今でも覚えてる。

「あのエネルギーはどこ行ったんだ!!」




14歳の夏。。。


かねやんは思春期真っ只中。


どれくらい真っ只中というと、電車でノースリーブの女性を見つけたら、ギンギンにボッキしてしまうほどの思春期やった。


当時はよく言い聞かせた。


「息子よ。ノースリーブでギンギンやったら、

今後、生の女性のシタギ姿なんか見てしまったら、おまえはおれの下半身から飛んでいってしまうんちゃうか?」



スポンッ!!!

なんて音を立てて。



だけど28歳になった今も息子は無事に俺の下半身に付いている。(念のため)





そんな思春期の真っ只中。



当時、かねやんはガラケーは持っていたものの、

いわゆる「え っ ち な動画」を観れるほどの機能は無く、


興味をそそるものといえばやはり



エロ本だった!!!!!




特に興味を引いたのは、


漫画系よりは、本物の女性が写っている

コンビニの18禁コーナーにあるような、

エロ雑誌だった!






14歳の朝。

その日、俺は見つけてはいけないものを見つけてしまった。



それは当時30代のお世話になっていた、ある男性宅へ泊まりに行った時のことだった。


その男性は、うちのオカンと仲が良かった。


そして俺はその男性、【Nちゃん】としよう。

Nちゃんがよく遊んでくれたので好きだった。


Nちゃんは小さなアパートに住んでいた。


当時のうちの実家から自転車で30分ほどの距離にNちゃんは住んでいて、よくオカンの許可をもらって、1人でNちゃん宅に泊まらせてもらうことがあったわけだ。



そんな、俺がNちゃんの家に泊まりに行った日の夜に事件は起きた。


Nちゃんは部屋にあったゴミ袋をアパートの脇にあるゴミ捨て場に捨てに行くから、一緒に行こう!と誘ってくれた。

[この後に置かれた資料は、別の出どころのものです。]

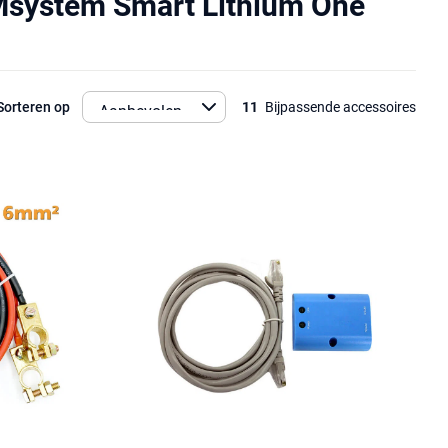
Msystem Smart Lithium One
Sorteren op
11
Bijpassende accessoires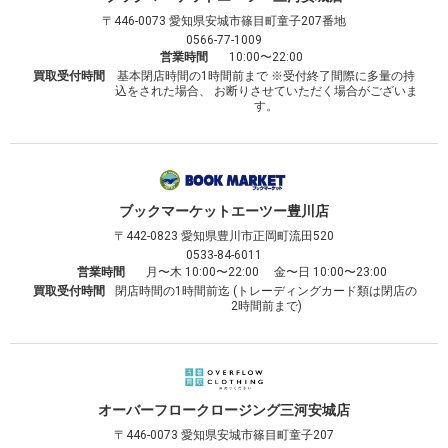
〒446-0073
愛知県安城市篠目町童子207番地
0566-77-1009
営業時間
10:00〜22:00
買取受付時間
基本閉店時間の1時間前まで ※受付終了間際に多量の持
込をされた場合、 お断りさせていただく場合がございま
す。
ブックマーケット
エーツー豊川店
〒442-0823
愛知県豊川市正岡町流田520
0533-84-6011
営業時間
月〜木 10:00〜22:00 金〜日 10:00〜23:00
買取受付時間
閉店時間の1時間前迄 (トレーディングカード類は閉店の
2時間前まで)
オーバーフロークロージング
三河安城店
〒446-0073
愛知県安城市篠目町童子207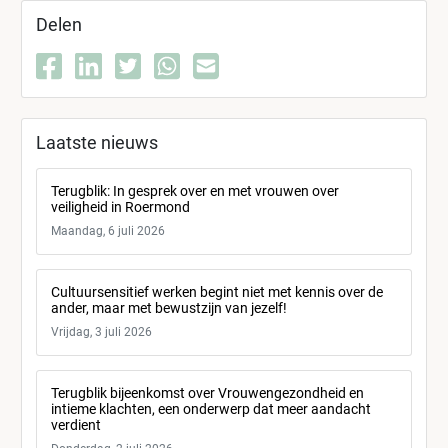
Delen
Laatste nieuws
Terugblik: In gesprek over en met vrouwen over
veiligheid in Roermond
Maandag, 6 juli 2026
Cultuursensitief werken begint niet met kennis over de
ander, maar met bewustzijn van jezelf!
Vrijdag, 3 juli 2026
Terugblik bijeenkomst over Vrouwengezondheid en
intieme klachten, een onderwerp dat meer aandacht
verdient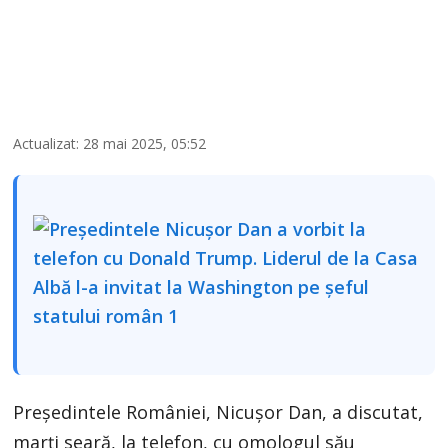
Actualizat: 28 mai 2025, 05:52
Președintele României, Nicușor Dan, a discutat,
marți seară, la telefon, cu omologul său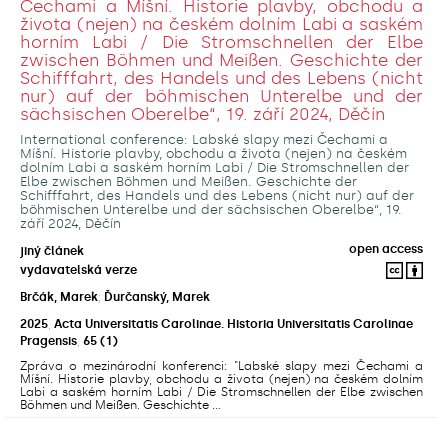
Čechami a Míšní. Historie plavby, obchodu a
života (nejen) na českém dolním Labi a saském
horním Labi / Die Stromschnellen der Elbe
zwischen Böhmen und Meißen. Geschichte der
Schifffahrt, des Handels und des Lebens (nicht
nur) auf der böhmischen Unterelbe und der
sächsischen Oberelbe“, 19. září 2024, Děčín
International conference: Labské slapy mezi Čechami a
Míšní. Historie plavby, obchodu a života (nejen) na českém
dolním Labi a saském horním Labi / Die Stromschnellen der
Elbe zwischen Böhmen und Meißen. Geschichte der
Schifffahrt, des Handels und des Lebens (nicht nur) auf der
böhmischen Unterelbe und der sächsischen Oberelbe“, 19.
září 2024, Děčín
open access
jiný článek
vydavatelská verze
Brčák, Marek
;
Ďurčanský, Marek
2025
,
Acta Universitatis Carolinae. Historia Universitatis Carolinae
Pragensis
,
65
(1)
Zpráva o mezinárodní konferenci: "Labské slapy mezi Čechami a
Míšní. Historie plavby, obchodu a života (nejen) na českém dolním
Labi a saském horním Labi / Die Stromschnellen der Elbe zwischen
Böhmen und Meißen. Geschichte ...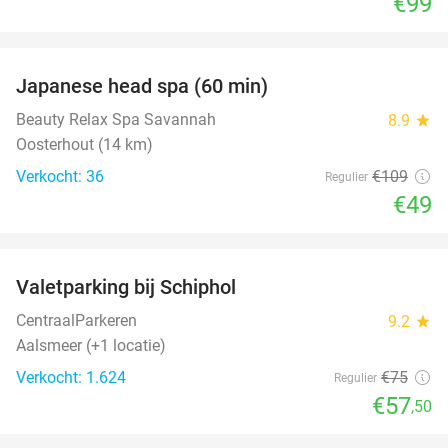
€99
favorite_border
Japanese head spa (60 min)
55%
Beauty Relax Spa Savannah
8.9
star
Oosterhout (14 km)
Verkocht: 36
€109
Regulier
€49
favorite_border
Valetparking bij Schiphol
23%
CentraalParkeren
9.2
star
Aalsmeer (+1 locatie)
Verkocht: 1.624
€75
Regulier
€57
,50
favorite_border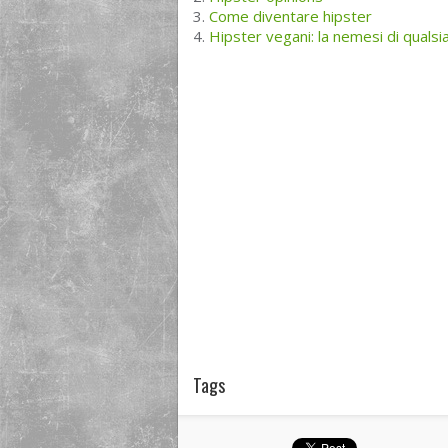
Come diventare hipster
Hipster vegani: la nemesi di qualsi
Tags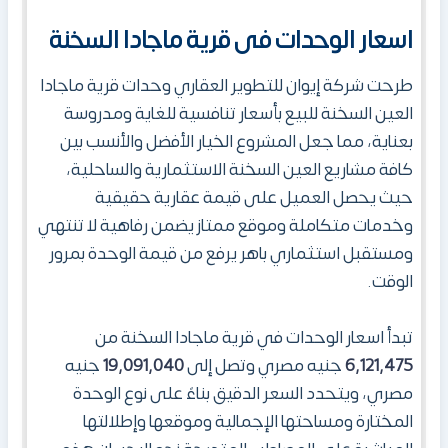
اسعار الوحدات فى قرية ماجادا السخنة
طرحت شركة إيوان للتطوير العقاري وحدات قرية ماجادا
العين السخنة للبيع بأسعار تنافسية للغاية ومدروسة
بعناية، مما جعل المشروع الخيار الأفضل والأنسب بين
كافة مشاريع العين السخنة الاستثمارية والساحلية،
حيث يحصل العميل على قيمة عقارية حقيقية
وخدمات متكاملة وموقع ممتاز يضمن رفاهية لا تنتهي
ومستقبل استثماري باهر يرفع من قيمة الوحدة بمرور
الوقت.
تبدأ اسعار الوحدات في قرية ماجادا السخنة من
6,121,475
جنيه مصري وتصل إلى
19,091,040
جنيه
مصري، ويتحدد السعر الدقيق بناءً على نوع الوحدة
المختارة ومساحتها الإجمالية وموقعها وإطلالتها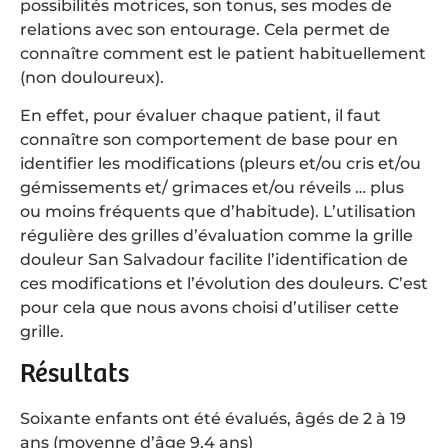
possibilités motrices, son tonus, ses modes de
relations avec son entourage. Cela permet de
connaître comment est le patient habituellement
(non douloureux).
En effet, pour évaluer chaque patient, il faut
connaître son comportement de base pour en
identifier les modifications (pleurs et/ou cris et/ou
gémissements et/ grimaces et/ou réveils … plus
ou moins fréquents que d’habitude). L’utilisation
régulière des grilles d’évaluation comme la grille
douleur San Salvadour facilite l’identification de
ces modifications et l’évolution des douleurs. C’est
pour cela que nous avons choisi d’utiliser cette
grille.
Résultats
Soixante enfants ont été évalués, âgés de 2 à 19
ans (moyenne d’âge 9,4 ans)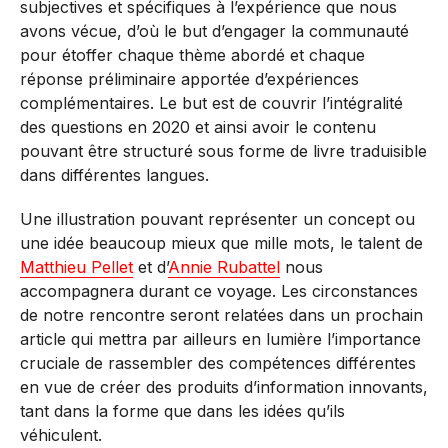
subjectives et spécifiques à l’expérience que nous
avons vécue, d’où le but d’engager la communauté
pour étoffer chaque thème abordé et chaque
réponse préliminaire apportée d’expériences
complémentaires. Le but est de couvrir l’intégralité
des questions en 2020 et ainsi avoir le contenu
pouvant être structuré sous forme de livre traduisible
dans différentes langues.
Une illustration pouvant représenter un concept ou
une idée beaucoup mieux que mille mots, le talent de
Matthieu Pellet
et d’
Annie Rubattel
nous
accompagnera durant ce voyage. Les circonstances
de notre rencontre seront relatées dans un prochain
article qui mettra par ailleurs en lumière l’importance
cruciale de rassembler des compétences différentes
en vue de créer des produits d’information innovants,
tant dans la forme que dans les idées qu’ils
véhiculent.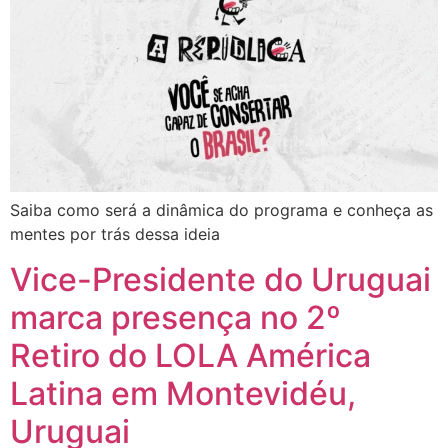
Saiba como será a dinâmica do programa e conheça as
mentes por trás dessa ideia
Vice-Presidente do Uruguai
marca presença no 2º
Retiro do LOLA América
Latina em Montevidéu,
Uruguai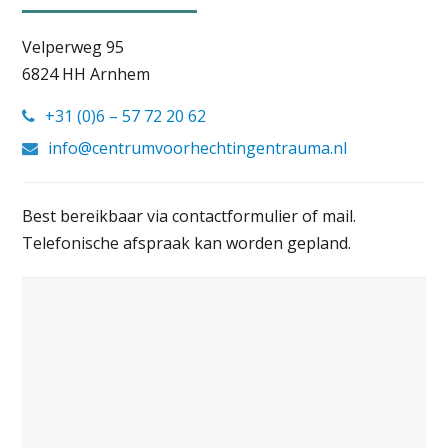
Velperweg 95
6824 HH Arnhem
+31 (0)6 – 57 72 20 62
info@centrumvoorhechtingentrauma.nl
Best bereikbaar via contactformulier of mail.
Telefonische afspraak kan worden gepland.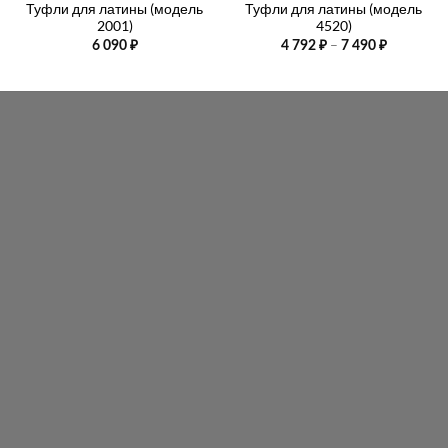
Туфли для латины (модель
Туфли для латины (модель
2001)
4520)
Диапазо
–
6 090
₽
4 792
₽
7 490
₽
цен:
4
792 ₽
–
7
490 ₽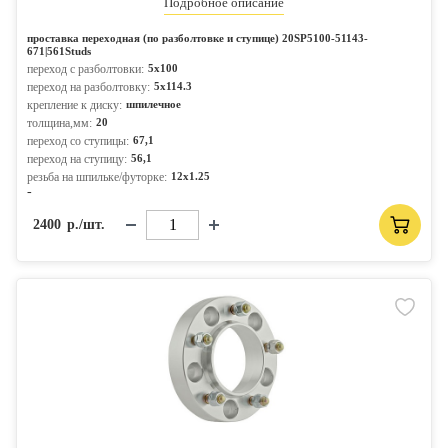
Подробное описание
проставка переходная (по разболтовке и ступице) 20SP5100-51143-
671|561Studs
переход с разболтовки:
5x100
переход на разболтовку:
5x114.3
крепление к диску:
шпилечное
толщина,мм:
20
переход со ступицы:
67,1
переход на ступицу:
56,1
резьба на шпильке/футорке:
12x1.25
-
2400
р./шт.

「そのあとラーメンでも食べにいこう(^^)」と優しい笑顔で言ってくれた。


『やったー(^^)!!』

無邪気に声変わりもしていない甲高い声をあげた、俺の頭の中は、美味しそうなラーメンでいっぱいだった。



2人でゴミ袋を持って、ゴミ捨て場に向かった。


ゴミ捨て場は、どうやら鍵はかけられていないらしく、

Nちゃんは、鉄の扉を「よっ」と言いながら開けた。


ゴゴゴゴと、独特の音を立てながら扉は開いた。



「いやー腹減ったねえ」とNちゃん。


俺も、ゴミ袋を定位置に置き、

ゴミ捨て場から出ようとしたその時だった。





!!!!!!!!!

「ぬぉ!!!!!!!!」



先に言っておこう。


この「ぬぉ!」という声をあげたのは僕ではない。

もちろん心の声でもない。


そう、「息子の声」だった。



俺が目にしたのは雑誌を捨てるコーナーに置かれたエロ雑誌の山だった。。。




雑誌の表紙を飾っている女優と目があった気がした。

すぐに息子はゴミ捨て場の天井に向けて立位する。


想像できるだろうか?


あなたの1番興味のあるものが、

急にあなたの現実に現れたときの驚きを。



14歳の少年にとって、「エロ」とは

神であり、全てだ!!!!


信仰しているのは「エロ」で、救いは「エロ」だ!!

何より学びたい教科は「保健体育」という猫を被った

「エロ」なのだ!!!




そんなモノとゴミ捨て場で出会えると誰が思うだろう。



15年ほど生き別れになっていた兄弟がサラッとコンビニに現れたらどうだろう?

「あれ?元気?」みたいに。


脳天をカチ割られる思いだろう。


それと同じ衝撃がその時はあった。


14歳といえばお金もない。

パソコンもiPhoneもない。

コンビニや本屋でアダルトな雑誌や本を読むことなんて出来るわけがない!!!


わかるだろうか?


思春期の頃に「古本市場」で、こっそりエロ漫画を立ち読みしている光景を同級生に見られたときの末路を。(実体験)


「うわ!!!エロいの見てる!!みんなに言おう!

うわ!!!!」


そうはやし立てられるのだ。


今なら言える!




エロいの見て何が悪い!

下半身ブリッジ封鎖できません!!!




でも、中学生にとって、失態の最上級である

「エロに露骨に関心を示した」というのを


学校で言いふらされそうになったとき

命の危機すら感じるのだ!!!





そんな腫れ物に触るような存在。。。



それをゴミ捨て場で見つけてしまった。


俺の目には積まれたエロ雑誌はこう見えた。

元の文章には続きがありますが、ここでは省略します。